● **TASK TO COMPLETE**
Output only the lines below that start at the line containing "Veelgestelde vragen" and end at the line containing "Чтобы выбрать лучшего из лучших, загляните", with both ends kept.

● **SUPPLIED MATERIAL**
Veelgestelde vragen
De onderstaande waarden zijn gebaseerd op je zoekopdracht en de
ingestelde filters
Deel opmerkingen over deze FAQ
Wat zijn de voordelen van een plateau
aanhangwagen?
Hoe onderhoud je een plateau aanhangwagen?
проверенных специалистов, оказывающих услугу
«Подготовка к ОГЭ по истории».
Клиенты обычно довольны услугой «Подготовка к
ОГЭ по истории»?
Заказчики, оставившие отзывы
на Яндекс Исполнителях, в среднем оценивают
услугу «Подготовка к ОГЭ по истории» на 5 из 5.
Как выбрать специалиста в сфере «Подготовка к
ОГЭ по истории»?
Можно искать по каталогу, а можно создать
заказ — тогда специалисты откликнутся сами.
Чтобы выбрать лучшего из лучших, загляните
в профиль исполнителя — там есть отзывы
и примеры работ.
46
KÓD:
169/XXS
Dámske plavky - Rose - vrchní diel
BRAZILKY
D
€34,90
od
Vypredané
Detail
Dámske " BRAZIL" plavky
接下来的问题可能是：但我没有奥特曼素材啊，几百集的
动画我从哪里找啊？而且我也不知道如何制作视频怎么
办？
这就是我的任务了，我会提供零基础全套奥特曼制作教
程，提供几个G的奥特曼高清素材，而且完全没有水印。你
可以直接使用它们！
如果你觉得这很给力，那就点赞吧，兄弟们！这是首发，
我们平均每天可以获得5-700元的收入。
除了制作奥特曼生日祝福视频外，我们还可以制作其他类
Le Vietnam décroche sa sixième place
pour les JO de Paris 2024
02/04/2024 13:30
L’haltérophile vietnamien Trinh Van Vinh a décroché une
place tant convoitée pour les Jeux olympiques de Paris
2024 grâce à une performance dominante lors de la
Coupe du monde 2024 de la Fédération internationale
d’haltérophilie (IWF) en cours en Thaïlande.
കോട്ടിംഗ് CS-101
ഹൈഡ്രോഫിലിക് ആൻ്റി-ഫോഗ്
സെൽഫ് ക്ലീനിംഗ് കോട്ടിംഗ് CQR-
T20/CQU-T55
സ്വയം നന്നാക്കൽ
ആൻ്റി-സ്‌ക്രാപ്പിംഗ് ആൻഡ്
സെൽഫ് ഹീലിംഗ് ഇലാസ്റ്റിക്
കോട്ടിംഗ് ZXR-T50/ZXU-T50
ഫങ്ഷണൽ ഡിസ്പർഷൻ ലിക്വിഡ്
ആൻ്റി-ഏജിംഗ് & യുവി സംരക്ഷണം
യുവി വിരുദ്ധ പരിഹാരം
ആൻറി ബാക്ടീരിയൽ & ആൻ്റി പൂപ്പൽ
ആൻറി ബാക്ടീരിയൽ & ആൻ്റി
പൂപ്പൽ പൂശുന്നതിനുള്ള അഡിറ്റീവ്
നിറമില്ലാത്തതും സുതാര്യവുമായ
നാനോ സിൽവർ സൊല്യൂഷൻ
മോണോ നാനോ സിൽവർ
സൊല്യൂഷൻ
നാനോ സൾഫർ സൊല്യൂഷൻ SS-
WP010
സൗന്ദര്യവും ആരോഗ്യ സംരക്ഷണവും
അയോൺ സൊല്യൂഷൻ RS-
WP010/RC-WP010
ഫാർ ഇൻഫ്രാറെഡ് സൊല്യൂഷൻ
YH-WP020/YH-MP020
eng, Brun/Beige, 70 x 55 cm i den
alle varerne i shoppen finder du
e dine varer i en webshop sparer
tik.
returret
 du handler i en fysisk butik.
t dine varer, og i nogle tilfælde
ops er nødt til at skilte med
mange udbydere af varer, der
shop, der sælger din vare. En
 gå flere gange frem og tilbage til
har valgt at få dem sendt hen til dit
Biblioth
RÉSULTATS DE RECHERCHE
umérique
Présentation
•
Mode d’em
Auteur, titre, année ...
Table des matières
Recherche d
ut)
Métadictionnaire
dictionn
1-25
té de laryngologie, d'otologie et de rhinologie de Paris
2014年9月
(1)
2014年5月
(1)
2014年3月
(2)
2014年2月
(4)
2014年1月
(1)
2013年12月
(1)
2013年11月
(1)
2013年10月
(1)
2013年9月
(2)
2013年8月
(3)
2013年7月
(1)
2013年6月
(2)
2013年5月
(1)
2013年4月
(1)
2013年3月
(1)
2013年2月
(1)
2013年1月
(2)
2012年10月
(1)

...

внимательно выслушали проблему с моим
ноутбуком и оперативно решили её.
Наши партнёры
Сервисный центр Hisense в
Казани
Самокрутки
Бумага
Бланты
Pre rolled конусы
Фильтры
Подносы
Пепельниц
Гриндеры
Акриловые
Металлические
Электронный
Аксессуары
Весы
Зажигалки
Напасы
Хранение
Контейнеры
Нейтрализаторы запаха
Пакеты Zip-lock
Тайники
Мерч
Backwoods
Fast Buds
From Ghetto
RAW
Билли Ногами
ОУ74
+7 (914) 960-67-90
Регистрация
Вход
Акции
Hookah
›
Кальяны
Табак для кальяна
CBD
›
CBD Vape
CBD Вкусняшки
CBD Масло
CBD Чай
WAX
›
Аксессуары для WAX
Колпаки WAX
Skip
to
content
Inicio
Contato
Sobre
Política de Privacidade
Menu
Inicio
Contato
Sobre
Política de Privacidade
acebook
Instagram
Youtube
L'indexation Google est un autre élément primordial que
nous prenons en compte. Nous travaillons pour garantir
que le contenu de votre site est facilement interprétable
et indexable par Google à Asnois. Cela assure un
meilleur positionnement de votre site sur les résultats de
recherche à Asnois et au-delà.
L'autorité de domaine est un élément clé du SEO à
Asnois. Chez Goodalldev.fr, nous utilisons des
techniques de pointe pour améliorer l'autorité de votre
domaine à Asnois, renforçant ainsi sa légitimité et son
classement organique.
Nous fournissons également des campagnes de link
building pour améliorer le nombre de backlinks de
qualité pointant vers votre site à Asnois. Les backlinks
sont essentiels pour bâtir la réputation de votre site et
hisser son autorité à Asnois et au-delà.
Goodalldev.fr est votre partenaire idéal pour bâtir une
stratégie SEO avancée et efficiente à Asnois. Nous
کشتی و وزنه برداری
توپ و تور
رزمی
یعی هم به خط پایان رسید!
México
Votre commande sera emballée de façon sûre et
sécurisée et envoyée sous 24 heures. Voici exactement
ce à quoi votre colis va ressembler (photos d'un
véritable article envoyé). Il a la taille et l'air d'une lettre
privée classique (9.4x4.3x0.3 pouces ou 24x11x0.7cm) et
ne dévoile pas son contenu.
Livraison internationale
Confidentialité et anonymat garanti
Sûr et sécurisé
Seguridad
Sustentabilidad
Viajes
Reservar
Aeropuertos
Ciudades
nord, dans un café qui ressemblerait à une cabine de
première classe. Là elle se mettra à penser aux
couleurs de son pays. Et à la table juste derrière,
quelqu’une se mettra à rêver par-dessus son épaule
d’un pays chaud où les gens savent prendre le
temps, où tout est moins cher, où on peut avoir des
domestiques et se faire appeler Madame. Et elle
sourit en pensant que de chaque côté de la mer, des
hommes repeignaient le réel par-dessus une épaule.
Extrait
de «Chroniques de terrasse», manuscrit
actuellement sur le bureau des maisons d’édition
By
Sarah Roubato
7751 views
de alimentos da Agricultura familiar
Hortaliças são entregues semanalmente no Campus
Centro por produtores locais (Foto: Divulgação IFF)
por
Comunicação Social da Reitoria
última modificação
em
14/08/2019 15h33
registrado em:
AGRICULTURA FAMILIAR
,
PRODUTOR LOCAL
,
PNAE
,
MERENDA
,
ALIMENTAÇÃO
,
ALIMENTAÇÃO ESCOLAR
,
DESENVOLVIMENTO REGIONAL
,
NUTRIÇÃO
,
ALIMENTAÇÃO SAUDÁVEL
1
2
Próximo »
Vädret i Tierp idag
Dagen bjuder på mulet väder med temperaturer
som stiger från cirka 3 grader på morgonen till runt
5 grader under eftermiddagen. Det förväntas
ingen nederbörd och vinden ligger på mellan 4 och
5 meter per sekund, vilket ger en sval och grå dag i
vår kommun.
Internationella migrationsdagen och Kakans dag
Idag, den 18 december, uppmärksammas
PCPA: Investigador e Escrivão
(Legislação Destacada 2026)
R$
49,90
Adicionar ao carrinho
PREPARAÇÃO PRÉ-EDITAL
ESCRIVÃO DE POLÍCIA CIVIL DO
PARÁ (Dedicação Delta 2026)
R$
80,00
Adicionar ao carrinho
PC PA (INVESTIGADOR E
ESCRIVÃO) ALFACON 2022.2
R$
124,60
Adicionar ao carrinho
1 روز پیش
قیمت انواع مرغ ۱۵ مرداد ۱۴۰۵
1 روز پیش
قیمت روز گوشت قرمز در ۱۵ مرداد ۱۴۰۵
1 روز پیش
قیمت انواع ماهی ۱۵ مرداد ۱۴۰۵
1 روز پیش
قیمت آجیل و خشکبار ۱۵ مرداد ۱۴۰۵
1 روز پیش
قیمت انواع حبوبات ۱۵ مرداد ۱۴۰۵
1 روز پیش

* * *

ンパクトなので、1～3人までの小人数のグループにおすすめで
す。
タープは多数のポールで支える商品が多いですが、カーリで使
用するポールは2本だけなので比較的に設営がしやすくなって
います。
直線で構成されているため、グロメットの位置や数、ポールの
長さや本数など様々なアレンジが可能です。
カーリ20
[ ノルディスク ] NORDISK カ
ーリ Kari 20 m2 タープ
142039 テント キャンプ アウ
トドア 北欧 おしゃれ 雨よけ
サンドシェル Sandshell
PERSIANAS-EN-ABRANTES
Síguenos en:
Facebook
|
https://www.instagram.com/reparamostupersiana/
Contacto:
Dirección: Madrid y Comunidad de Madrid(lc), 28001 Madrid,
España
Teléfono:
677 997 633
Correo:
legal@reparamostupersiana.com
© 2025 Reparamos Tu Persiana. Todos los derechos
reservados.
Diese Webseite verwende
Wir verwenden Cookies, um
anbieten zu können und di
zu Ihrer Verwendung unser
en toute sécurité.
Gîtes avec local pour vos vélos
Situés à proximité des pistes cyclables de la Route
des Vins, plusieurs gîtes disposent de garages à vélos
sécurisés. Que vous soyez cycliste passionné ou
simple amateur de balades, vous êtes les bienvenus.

● **REPLY TO THE EXERCISE**
Veelgestelde vragen
De onderstaande waarden zijn gebaseerd op je zoekopdracht en de
ingestelde filters
Deel opmerkingen over deze FAQ
Wat zijn de voordelen van een plateau
aanhangwagen?
Hoe onderhoud je een plateau aanhangwagen?
проверенных специалистов, оказывающих услугу
«Подготовка к ОГЭ по истории».
Клиенты обычно довольны услугой «Подготовка к
ОГЭ по истории»?
Заказчики, оставившие отзывы
на Яндекс Исполнителях, в среднем оценивают
услугу «Подготовка к ОГЭ по истории» на 5 из 5.
Как выбрать специалиста в сфере «Подготовка к
ОГЭ по истории»?
Можно искать по каталогу, а можно создать
заказ — тогда специалисты откликнутся сами.
Чтобы выбрать лучшего из лучших, загляните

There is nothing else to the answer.